Stop alle aperture domenicali dei negozi. Dopo sei anni di liberalizzazioni quasi assolute, torna alla ribalta la vecchia pianificazione. È questo che leggiamo nelle proposte di legge, ben cinque, attualmente in discussione alla Camera. Chi ci guadagnerà? Di sicuro non i commercianti tradizionali, che perdono la possibilità di decidere quando è più conveniente tenere alzata la serranda. Non i consumatori, che dovranno dire addio allo shopping domenicale. Molto probabilmente ci guadagneranno i giganti dell’e-commerce, loro sì aperti h 24. Di questa disparità si sono resi conto anche i promotori della “controriforma”, ma la soluzione offerta fa un po’ sorridere: chi si lascerà tentare dalla comodità di un acquisto on line nei festivi, dovrà attendere il primo giorno lavorativo successivo per vedere evaso l’ordine. Poco male, si aspetterà un giorno in più. Intanto, il set da palestra o il paio di scarpe tanto desiderato sono già nostri.

Insieme ai vecchi divieti, è stato rispolverato anche il lessico della tanto vituperata pianificazione: concertazione, zonizzazione, deroghe, economia turistica, che ben presto torneranno a regolare le scelte delle amministrazioni. Quel che è peggio, è che per spuntare qualche deroga in più in sede locale, ai sindaci toccherà riesumare anche l’espressione “popolazione fluttuante”, che ci fa pensare a certi quadri surrealisti.

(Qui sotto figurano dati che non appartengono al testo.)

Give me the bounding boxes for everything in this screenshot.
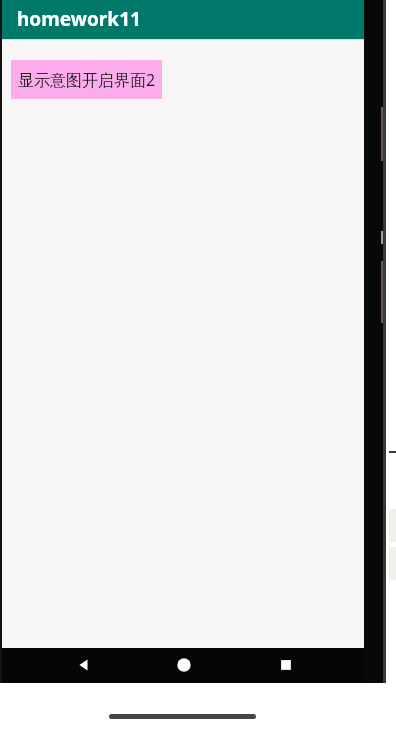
staticText: homework11 xyxy=(17,6,141,32)
staticText: 显示意图开启界面2 xyxy=(18,69,156,91)
button[interactable]: Recent apps xyxy=(265,648,307,682)
button[interactable]: homework11 xyxy=(2,0,364,39)
button[interactable]: Back xyxy=(63,648,105,682)
button[interactable]: Home xyxy=(163,648,205,682)
button[interactable]: 显示意图开启界面2 xyxy=(11,60,162,99)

Ma il passato non ritorna mai esattamente uguale a prima. Il divieto di apertura domenicale e festiva non è generalizzato. Le stesse proposte di legge risparmiano le aree turistiche e determinate zone del territorio. Prima delle liberalizzazioni, non era per nulla scontato che un negozio situato in una città turistica potesse tenere aperto la domenica. Esiste dunque la possibilità di derogare ai divieti a certe condizioni. Sappiamo che il diavolo si nasconde nei dettagli, ed è su questa partita che si giocherà il braccio di ferro tra regioni, comuni, associazioni, sindacati e tutti coloro che sugli orari di apertura vorrebbero continuare a fare di testa propria. E poi bisognerà vedere, col tempo, se l’impianto dei nuovi divieti reggerà al vaglio della Corte costituzionale, da sempre schierata per le liberalizzazioni.
La scintilla che ha riportato in auge il dibattito sulla regolamentazione degli orari, peraltro mai sopito, è la situazione che si è venuta a creare nella grande distribuzione, dove le aperture festive avvengono spesso in barba ai diritti dei lavoratori, costretti a stare lontani dalla famiglia nell’unico momento in cui è possibile vedersi tutti insieme, e cioè la domenica. Basterebbe imparare dai settori che da sempre convivono con il lavoro festivo: ad esempio forze di polizia, trasporti, personale sanitario. Per garantire i diritti della famiglia, si programmano le turnazioni. L’occasione potrebbe essere propizia per assumere nuovo personale part-time. Il cammino è ancora lungo, e una volta approvata, la versione definitiva troverà sulla sua strada molti ostacoli: una montagna di giurisprudenza di matrice anche europea che in questi anni ha sostenuto le liberalizzazioni, per quanto non siano mai state assolute. Un tessuto normativo ben radicato a difesa della libertà di fare impresa, che non può essere limitata a priori per favorire la categoria dei piccoli negozi a scapito dei centri commerciali. Una serie di segnalazioni dell’autorità antitrust, l’istituzione più agguerrita nella difesa del diritto di aprire i negozi nei festivi. Le associazioni dei consumatori, che hanno già stigmatizzato l’iniziativa come un anacronistico ritorno al passato. I singoli commercianti, che non potranno più essere padroni in casa propria. Ma soprattutto, a fare la differenza saranno le disparità con i portali del commercio on-line, che la serranda continueranno a tenerla alzata anche la domenica.